So the US FDA has finally approved Truvada as an HIV Pre-Exposure Prophylactic (or PrEp if you fancy acronyms). I am not sure what to make of this, to be honest. The proposition here is to prescribe a chemotherapeutic to perfectly healthy people so they can protect themselves against HIV, at a cost of 13900 US$ per annum. What other protections are available? Use condoms. If you've sex with someone who's HIV positive and you want to have unsafe sex, make sure they're on HAART. If they are, the additional protection daily chemotherapy would offer to perfectly health people is close to non-existent and certainly not worth the cost paid. If you live in a society with high HIV prevalence, the odds are that it's a developing country. Your healthcare system should likely not even consider paying for such a prevention strategy, it's simply not cost effective, considering competing health needs in your society.

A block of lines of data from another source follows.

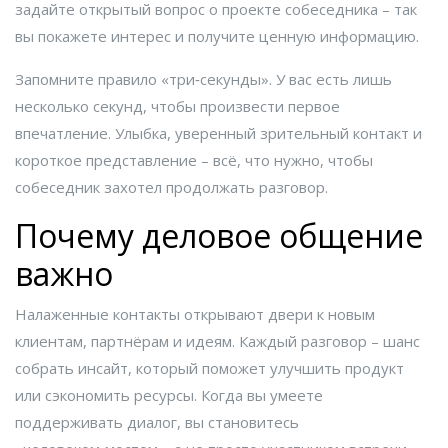
задайте открытый вопрос о проекте собеседника – так
вы покажете интерес и получите ценную информацию.
Запомните правило «три‑секунды». У вас есть лишь
несколько секунд, чтобы произвести первое
впечатление. Улыбка, уверенный зрительный контакт и
короткое представление – всё, что нужно, чтобы
собеседник захотел продолжать разговор.
Почему деловое общение
важно
Налаженные контакты открывают двери к новым
клиентам, партнёрам и идеям. Каждый разговор – шанс
собрать инсайт, который поможет улучшить продукт
или сэкономить ресурсы. Когда вы умеете
поддерживать диалог, вы становитесь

The drug was tested mostly on folks in high-risk groups who engage in somewhat unusual high-risk behaviour such as having plenty of unprotected sex with folks they do not know or folks they know to be HIV infected (the press release says nothing about the question of whether the latter group included folks who were known by their risk-taking participants to be on HAART), sex workers, etc. So, if you happen to belong to a group of people who engage in high-risk sexual behavior, you likely are disciplined enough to take daily chemotherapeutic drugs to compensate for your risk-taking. Really? This explains probably a 42% efficacy when compared to the placebo control. Adherence might have been a bit of an issue there... That might also explain why the FDA requires Gilead to keep track of everyone who's (supposedly ) taking Truvada and gets infected anyway. Drug resistance seems a serious concern. Little seems to be known about pregnancy and Truvada, so that's being tested while the drug is being marketed. - Who knows, there might be a market in this high-risk segment of the population, even though it seems unreasonable to me that someone who enjoys such thrills should go on chemotherapy while healthy. Might they might not better wait until they're infected? Equally, in societies where the prevalence of HIV is very high (say, Sub-Saharan Africa), is the proposition to hook large numbers of perfectly health people on these heavy hitting drugs, 'just in case'?
As I said, I'm not sure what to make of this, but I am surprised about the logic of prescribing chemotherapy to healthy individuals as a 'just in case' strategy. Good for the shareholders of Gilead, the maker of Truvada though. You're making money off 'treating' the healthy... To be fair, it is anything but unusual that healthy people are being subjected to treatment in prevention efforts. Just think of flu vaccines, Hep B vaccination and so on and so forth. However, in the case under consideration the proposition is lifelong chemotherapy. That has quite a different ring and quality to it. We should take our time to discuss the pro's and con's of such a prevention strategy carefully, instead of diving headlong into it.